There is renewed pressure for the release of the unpublished 28 pages in the official Congressional 9/11 report on possible Saudi official complicity in the attacks, with CBS’s influential and widely watched 60 Minutes devoting a segment to it, thereby putting it back on the political agenda. “Saudi Arabia legitimises Islamic extremism and intolerance around the world,” states an op-ed by Nicholas Kristof in The New York Times. “”If you want to stop bombings in Brussels or San Bernardino, then turn off the spigots of incitement from Saudi Arabia and other Gulf countries.” Not only is there a growing anti-Saudi mood in the US, but it is one of the few political developments common to both parties.
In reality, the missing 28 pages in the 9/11 report on possible high level Saudi involvement may not be as categorical or as damaging to the Kingdom as the fact of their continued non-publication. The secrets that Saudi Arabia has most interest in hiding may be rather different, and relate to allegations that between 1995 and 2001, two senior Saudi princes spent hundreds of millions of state funds paying off Osama bin Laden not to make attacks within Saudi Arabia, but leaving him free to do whatever he wanted in the rest of the world.
Fifteen of the 19 hijackers were Saudi nationals, although no US investigation to date has reported finding evidence of Saudi government support for the 9/11 attacks.
Saudi Arabia has long been criticised for its harsh social codes and punishments, imposed under its puritanical version of Sharia law.
Ali Mohammed al-Nimr was arrested in February 2012 when he was just 17 and accused of organising protests. He was sentenced to death by beheading and crucifixion, along with his uncle, a leading Shia cleric. Philip Hammond, the Foreign Secretary, said last month he did not expect the sentence to be carried out. However, murderers, drug dealers and others convicted on purely criminal charges are often beheaded in public.
While women did in 2105 get to register to vote and can stand for local elections, they are still required to have permission from a “guardian” such as a father, husband or brother to travel freely. Wearing modest clothes and a headscarf in public is compulsory. They are also banned from driving – subject of the country’s most visible civil disobedience campaign in recent years.
The regime in Saudi Arabia has been strongly criticized by human rights organizations.
Saudi Arabia has been compared to Daesh for long time now, especially for their support of terrorist organizations in Iraq, Syria and Yemen.

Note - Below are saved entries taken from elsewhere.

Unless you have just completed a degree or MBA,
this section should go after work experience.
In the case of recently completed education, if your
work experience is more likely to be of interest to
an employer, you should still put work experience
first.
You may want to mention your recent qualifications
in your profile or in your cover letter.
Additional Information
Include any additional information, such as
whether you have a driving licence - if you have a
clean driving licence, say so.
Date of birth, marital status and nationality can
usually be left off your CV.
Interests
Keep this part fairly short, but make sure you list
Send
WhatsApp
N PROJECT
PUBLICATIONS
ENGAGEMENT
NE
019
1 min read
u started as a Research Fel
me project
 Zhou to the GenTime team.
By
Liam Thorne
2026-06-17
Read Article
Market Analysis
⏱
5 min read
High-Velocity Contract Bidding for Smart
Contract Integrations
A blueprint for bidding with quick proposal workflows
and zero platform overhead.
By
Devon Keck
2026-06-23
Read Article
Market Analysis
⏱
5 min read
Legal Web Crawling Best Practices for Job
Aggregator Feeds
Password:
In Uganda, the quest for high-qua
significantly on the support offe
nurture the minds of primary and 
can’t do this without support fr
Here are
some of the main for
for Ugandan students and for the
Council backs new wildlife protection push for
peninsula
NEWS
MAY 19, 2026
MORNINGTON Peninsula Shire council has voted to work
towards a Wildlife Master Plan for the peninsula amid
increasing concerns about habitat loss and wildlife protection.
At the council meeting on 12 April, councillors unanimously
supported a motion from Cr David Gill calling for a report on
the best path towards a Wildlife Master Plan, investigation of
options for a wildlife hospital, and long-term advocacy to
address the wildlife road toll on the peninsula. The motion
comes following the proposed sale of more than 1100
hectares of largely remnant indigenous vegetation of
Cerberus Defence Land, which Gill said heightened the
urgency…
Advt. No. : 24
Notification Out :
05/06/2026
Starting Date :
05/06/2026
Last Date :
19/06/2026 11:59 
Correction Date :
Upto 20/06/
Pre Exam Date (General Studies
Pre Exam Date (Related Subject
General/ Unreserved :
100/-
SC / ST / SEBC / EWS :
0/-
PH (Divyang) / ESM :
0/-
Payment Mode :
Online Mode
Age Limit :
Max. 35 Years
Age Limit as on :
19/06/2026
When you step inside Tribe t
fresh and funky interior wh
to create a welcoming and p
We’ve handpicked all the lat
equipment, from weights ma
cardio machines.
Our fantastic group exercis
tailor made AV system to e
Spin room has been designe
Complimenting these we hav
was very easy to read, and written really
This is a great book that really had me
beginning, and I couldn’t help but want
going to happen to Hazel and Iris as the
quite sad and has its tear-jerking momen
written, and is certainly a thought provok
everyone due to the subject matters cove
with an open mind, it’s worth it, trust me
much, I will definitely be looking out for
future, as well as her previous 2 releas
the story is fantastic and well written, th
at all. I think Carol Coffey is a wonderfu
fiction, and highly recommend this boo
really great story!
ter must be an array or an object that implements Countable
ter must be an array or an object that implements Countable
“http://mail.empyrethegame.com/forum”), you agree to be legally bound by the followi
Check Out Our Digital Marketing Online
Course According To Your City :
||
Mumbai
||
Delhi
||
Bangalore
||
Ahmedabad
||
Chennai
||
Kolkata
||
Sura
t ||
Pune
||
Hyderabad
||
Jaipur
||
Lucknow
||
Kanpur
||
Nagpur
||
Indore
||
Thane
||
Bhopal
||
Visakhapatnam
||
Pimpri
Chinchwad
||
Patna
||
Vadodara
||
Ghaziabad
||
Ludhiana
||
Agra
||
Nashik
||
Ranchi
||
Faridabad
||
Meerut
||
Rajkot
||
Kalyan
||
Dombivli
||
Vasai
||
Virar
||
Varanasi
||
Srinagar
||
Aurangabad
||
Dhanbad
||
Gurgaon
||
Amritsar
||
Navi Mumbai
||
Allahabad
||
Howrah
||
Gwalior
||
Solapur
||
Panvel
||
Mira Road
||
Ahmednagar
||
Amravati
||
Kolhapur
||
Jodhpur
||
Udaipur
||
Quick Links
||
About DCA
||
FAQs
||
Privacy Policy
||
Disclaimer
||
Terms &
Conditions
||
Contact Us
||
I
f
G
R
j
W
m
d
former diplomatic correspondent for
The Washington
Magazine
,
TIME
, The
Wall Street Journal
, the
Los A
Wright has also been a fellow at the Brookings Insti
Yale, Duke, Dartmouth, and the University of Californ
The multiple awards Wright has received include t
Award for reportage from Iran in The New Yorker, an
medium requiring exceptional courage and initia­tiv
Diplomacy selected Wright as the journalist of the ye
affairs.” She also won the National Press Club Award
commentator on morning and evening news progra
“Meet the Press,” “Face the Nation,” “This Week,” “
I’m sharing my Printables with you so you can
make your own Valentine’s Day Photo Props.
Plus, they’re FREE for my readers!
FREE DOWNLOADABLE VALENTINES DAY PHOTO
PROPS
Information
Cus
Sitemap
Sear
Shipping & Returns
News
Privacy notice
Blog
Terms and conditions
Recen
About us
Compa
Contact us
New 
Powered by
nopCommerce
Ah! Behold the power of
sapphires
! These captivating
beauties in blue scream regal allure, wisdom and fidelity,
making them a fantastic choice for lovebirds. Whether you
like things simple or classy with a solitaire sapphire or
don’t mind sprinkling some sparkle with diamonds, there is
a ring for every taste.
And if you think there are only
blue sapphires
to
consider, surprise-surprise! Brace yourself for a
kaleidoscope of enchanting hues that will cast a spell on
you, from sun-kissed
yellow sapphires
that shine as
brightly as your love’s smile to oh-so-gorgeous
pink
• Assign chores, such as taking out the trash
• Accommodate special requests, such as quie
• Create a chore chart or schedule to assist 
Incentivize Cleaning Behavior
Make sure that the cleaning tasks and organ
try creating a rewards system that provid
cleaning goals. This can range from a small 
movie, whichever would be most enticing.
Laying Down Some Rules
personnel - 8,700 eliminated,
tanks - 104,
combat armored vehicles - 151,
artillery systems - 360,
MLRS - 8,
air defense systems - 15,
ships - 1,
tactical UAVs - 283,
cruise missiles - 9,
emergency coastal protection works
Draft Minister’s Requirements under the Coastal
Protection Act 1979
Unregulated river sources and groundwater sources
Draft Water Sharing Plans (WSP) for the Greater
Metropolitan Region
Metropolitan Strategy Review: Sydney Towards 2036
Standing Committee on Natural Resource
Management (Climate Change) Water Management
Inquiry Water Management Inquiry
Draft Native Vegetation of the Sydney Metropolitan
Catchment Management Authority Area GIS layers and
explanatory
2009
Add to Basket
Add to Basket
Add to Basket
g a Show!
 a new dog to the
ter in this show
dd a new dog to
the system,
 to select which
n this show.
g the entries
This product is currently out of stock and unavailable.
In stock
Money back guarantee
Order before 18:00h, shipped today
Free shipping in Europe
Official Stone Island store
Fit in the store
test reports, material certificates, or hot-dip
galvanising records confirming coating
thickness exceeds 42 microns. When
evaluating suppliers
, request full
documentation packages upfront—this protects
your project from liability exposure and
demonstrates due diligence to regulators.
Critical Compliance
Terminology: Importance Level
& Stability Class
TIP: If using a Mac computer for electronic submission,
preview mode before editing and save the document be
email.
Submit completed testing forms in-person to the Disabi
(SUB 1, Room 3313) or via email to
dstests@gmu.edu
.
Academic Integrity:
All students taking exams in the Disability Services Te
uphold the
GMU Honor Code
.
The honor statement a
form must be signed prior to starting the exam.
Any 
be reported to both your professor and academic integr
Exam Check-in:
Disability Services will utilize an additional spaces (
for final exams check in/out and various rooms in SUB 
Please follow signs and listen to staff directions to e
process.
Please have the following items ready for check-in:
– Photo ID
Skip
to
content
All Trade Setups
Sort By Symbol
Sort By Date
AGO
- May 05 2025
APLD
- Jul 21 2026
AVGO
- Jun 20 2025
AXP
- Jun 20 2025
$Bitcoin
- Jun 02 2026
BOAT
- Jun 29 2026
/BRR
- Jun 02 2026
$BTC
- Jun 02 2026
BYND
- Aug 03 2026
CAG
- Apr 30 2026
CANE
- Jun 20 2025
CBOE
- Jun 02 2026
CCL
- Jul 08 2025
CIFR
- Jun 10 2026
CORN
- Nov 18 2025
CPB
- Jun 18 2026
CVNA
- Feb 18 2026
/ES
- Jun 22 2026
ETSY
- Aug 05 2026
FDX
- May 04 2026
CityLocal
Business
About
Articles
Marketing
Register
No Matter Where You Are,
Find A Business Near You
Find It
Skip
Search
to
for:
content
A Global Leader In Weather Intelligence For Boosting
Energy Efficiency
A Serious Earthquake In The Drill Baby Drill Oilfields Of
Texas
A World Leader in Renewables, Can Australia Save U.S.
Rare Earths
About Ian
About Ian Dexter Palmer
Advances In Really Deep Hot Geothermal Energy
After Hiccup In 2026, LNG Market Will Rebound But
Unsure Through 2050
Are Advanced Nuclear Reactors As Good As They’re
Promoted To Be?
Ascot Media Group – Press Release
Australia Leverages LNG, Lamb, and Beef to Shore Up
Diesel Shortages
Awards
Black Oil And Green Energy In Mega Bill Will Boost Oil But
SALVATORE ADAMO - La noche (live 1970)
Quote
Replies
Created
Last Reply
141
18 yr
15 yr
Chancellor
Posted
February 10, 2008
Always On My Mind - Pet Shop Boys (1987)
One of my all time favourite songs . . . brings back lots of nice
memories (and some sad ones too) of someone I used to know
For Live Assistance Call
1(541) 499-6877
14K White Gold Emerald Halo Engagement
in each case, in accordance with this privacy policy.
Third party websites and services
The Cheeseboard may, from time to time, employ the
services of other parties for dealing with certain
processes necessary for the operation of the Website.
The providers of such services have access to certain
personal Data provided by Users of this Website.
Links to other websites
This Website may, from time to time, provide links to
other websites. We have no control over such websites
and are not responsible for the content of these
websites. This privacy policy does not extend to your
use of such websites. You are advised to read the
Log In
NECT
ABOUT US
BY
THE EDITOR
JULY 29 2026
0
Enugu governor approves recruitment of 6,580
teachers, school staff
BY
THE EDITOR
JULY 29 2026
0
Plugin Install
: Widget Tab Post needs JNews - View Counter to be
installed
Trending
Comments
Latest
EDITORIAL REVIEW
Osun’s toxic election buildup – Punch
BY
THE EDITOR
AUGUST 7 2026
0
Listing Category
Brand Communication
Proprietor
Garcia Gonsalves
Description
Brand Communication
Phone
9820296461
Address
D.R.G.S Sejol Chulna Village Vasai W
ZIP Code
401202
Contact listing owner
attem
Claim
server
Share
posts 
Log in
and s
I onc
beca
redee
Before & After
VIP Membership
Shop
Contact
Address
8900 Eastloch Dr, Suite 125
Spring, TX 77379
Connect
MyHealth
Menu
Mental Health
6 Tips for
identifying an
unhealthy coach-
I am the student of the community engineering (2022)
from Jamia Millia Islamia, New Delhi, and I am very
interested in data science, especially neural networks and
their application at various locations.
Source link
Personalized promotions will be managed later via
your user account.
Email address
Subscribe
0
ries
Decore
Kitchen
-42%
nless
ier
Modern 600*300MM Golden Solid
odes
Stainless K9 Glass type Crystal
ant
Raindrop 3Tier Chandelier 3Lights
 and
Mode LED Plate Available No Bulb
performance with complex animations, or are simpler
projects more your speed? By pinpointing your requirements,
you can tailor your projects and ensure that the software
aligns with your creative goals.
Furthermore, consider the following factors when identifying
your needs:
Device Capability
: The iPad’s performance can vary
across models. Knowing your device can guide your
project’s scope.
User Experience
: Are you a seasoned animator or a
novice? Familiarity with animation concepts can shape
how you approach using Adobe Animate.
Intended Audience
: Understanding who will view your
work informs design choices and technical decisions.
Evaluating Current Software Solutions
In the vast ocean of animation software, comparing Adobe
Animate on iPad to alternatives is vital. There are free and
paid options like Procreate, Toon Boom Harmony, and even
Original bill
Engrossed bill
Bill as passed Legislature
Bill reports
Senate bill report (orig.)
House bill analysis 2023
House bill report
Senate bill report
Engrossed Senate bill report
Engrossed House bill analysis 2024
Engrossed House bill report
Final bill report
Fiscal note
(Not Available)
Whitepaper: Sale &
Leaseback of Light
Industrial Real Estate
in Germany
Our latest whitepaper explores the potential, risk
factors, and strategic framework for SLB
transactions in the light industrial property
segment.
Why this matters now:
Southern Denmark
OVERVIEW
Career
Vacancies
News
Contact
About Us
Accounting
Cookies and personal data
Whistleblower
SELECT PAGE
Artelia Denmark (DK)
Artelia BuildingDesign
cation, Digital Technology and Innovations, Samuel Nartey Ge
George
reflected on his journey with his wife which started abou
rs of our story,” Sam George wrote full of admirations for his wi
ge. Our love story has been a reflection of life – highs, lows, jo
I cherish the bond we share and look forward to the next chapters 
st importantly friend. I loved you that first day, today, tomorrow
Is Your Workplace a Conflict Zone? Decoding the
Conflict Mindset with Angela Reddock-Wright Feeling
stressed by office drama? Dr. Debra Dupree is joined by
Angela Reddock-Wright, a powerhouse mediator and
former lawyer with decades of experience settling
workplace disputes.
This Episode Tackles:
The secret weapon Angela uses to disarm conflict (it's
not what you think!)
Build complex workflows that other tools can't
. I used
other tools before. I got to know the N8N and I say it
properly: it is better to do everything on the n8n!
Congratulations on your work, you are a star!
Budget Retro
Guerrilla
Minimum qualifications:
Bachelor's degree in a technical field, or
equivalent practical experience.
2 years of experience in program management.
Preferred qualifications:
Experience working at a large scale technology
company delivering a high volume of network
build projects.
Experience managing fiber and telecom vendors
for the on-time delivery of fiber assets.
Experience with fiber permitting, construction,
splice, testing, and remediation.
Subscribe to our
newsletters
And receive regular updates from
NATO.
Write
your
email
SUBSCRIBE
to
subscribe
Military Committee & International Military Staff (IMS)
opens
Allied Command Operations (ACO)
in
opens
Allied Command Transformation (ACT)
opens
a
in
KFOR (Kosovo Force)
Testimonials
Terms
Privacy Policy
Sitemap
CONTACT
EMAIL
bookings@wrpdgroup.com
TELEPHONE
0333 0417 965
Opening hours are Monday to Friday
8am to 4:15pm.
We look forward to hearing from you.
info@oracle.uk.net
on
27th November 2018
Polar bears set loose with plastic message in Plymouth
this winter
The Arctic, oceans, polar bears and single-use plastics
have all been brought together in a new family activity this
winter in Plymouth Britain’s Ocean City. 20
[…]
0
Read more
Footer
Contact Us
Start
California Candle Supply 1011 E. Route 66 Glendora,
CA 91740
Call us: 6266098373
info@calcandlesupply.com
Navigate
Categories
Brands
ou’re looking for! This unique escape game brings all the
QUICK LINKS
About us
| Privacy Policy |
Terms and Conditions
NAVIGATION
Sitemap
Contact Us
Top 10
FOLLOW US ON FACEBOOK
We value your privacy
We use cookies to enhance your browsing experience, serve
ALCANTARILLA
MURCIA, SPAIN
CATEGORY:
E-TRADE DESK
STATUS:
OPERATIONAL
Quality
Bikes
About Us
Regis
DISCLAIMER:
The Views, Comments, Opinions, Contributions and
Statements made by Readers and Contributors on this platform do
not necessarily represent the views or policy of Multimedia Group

Hashtags #SueMeSaudi and #SaudiArabiaIsISIS has many hits every minute, and many want to mark their opposition and to show their distance to the brutal dictator regime in Saudi Arabia.
Saudi Arabia practice Wahhabism ideology, a strictly fundamentalist orientation within Sunni Islam, which in practice is the state religion in the country. It is also ideology direction that has inspired al-Qaida and DAESH.